# ML cow



## bmj (Sep 22, 2007)

My two boys and I have cow elk muzzleloader tags for the West Daggett unit. We don't have bull tags. I have hunted the muzzleloader for bulls up around the Flaming Gorge this time of year and my experience has been that the elk are high and tight unless and until it snows. Just curious as to whether anyone has been up in that area and seen any cows in some of the lower areas. I scouted up there a few weeks ago and found a couple of good areas (even saw quite a few nice bulls) but that was before all the rifle hunts and I'm worried that they were pushed out. Just wondering if we should focus our efforts on some of the higher and denser areas or will be able to find them in the same spots. Not looking for anyone's spots, just whether anyone is seeing anything. (Although I might be willing to tell where we saw quite a few bulls before the rifle season.) PM is good.


----------



## wasatchmtnbike (Oct 16, 2007)

I think I hunted the unit just south of you. I went up high yesterday morning and didn't see any sign at all, nothing! So I moved a little lower and started seeing more sign but I never did see anything to shoot at. None of the camps I saw had anything hanging. I didn't see one live animal until I got down into the foothills and then it was just a bunch of does and fawns. I even talked to a trucker that drives from Vernal over the top everyday and he said he hasn't seen anything up high, most of what he's seen was down lower towards Vernal. I've never hunted that area before so maybe I just don't know it well enough to hunt it right.
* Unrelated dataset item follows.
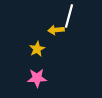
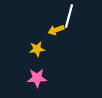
yellow arrow: rotated 14 degrees counterclockwise
yellow star: rotated 21 degrees clockwise
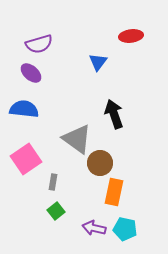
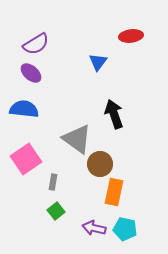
purple semicircle: moved 3 px left; rotated 16 degrees counterclockwise
brown circle: moved 1 px down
Dang! I was really hoping to get into something yesterday. I still have until Friday. I'm going to call the DWR in Vernal and see if they can give me any clues about where the Elk are now. I didn't have any time to scout this year, too many things going on in the Fall, and it's a 3+ hour drive to get there.

How'd you do?


----------



## bmj (Sep 22, 2007)

Some commitments arose and we got out late. Only hunted a day and a half, but didn't see any elk. We hunted some lower and mid elevation areas. I think these areas have just been hit too hard in the past two months. Talked to quite a few hunters coming out of that area and they had not done well either. I wish we would get some snow before the hunt ends, but looks like that won't happen.


----------



## wasatchmtnbike (Oct 16, 2007)

I called the DWR office in Vernal to see if they might have an idea of where the Elk are, but didn't get very far. No one in the office at that time had heard much. I may try calling again tomorrow. 

I know it's a long shot because I wouldn't think that the DWR office would be expected to answer such questions, but I'm willing to give it a try. I just hate to take a day off work and drive 7 hours round trip just to be skunked again. Not that I don't love getting out and hunting but I'm getting desperate to put meat in the freezer and gas is expensive.

Have you heard anything?

On Saturday I saw one set of tracks, it was a small heard and they were heading down into a deep canyon. I was just hunting by myself and didn't want to try and haul and Elk out of the bottom of a deep canyon.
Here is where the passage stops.